### [Your goal]
What follows is a set of records; restate each one word for word and drop the pictures.

───── Task material ─────

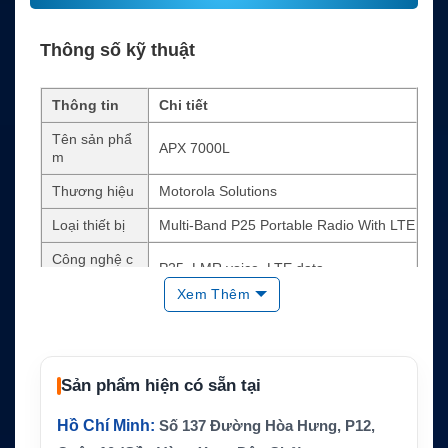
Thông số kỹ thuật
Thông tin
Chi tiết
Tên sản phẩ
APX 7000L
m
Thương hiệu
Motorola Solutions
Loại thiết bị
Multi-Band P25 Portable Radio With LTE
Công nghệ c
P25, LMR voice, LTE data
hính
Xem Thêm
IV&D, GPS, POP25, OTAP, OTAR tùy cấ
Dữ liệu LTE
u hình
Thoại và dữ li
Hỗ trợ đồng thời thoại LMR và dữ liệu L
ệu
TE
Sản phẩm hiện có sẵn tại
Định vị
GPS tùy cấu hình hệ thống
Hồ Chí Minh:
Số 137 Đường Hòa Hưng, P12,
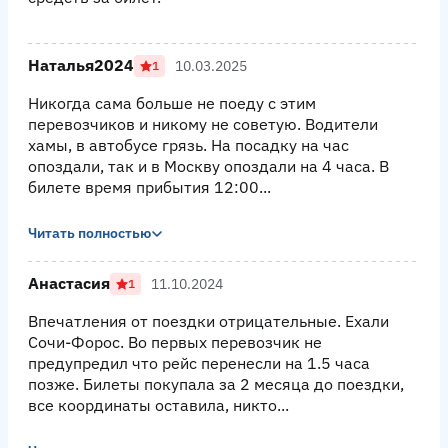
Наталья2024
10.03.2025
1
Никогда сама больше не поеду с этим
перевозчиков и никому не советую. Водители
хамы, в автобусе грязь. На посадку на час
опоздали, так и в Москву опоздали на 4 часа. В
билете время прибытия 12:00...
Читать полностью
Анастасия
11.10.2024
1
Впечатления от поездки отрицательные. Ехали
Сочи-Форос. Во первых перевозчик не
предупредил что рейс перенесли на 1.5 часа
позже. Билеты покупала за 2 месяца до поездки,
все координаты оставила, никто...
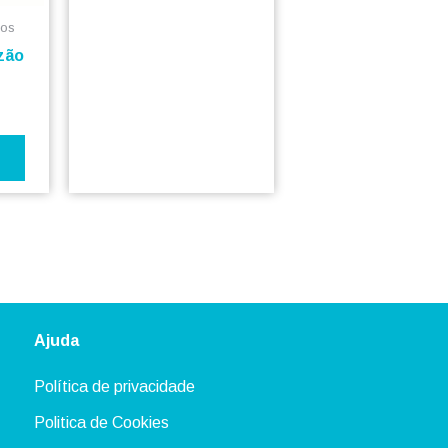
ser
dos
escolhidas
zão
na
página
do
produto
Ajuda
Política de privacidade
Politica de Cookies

─────

### [Exercise solution]
Thông số kỹ thuật
Thông tin
Chi tiết
Tên sản phẩ
APX 7000L
m
Thương hiệu
Motorola Solutions
Loại thiết bị
Multi-Band P25 Portable Radio With LTE
Công nghệ c
P25, LMR voice, LTE data
hính
Xem Thêm
IV&D, GPS, POP25, OTAP, OTAR tùy cấ
Dữ liệu LTE
u hình
Thoại và dữ li
Hỗ trợ đồng thời thoại LMR và dữ liệu L
ệu
TE
Sản phẩm hiện có sẵn tại
Định vị
GPS tùy cấu hình hệ thống
Hồ Chí Minh:
Số 137 Đường Hòa Hưng, P12,
Наталья2024
10.03.2025
1
Никогда сама больше не поеду с этим
перевозчиков и никому не советую. Водители
хамы, в автобусе грязь. На посадку на час
опоздали, так и в Москву опоздали на 4 часа. В
билете время прибытия 12:00...
Читать полностью
Анастасия
11.10.2024
1
Впечатления от поездки отрицательные. Ехали
Сочи-Форос. Во первых перевозчик не
предупредил что рейс перенесли на 1.5 часа
позже. Билеты покупала за 2 месяца до поездки,
все координаты оставила, никто...
ser
dos
escolhidas
zão
na
página
do
produto
Ajuda
Política de privacidade
Politica de Cookies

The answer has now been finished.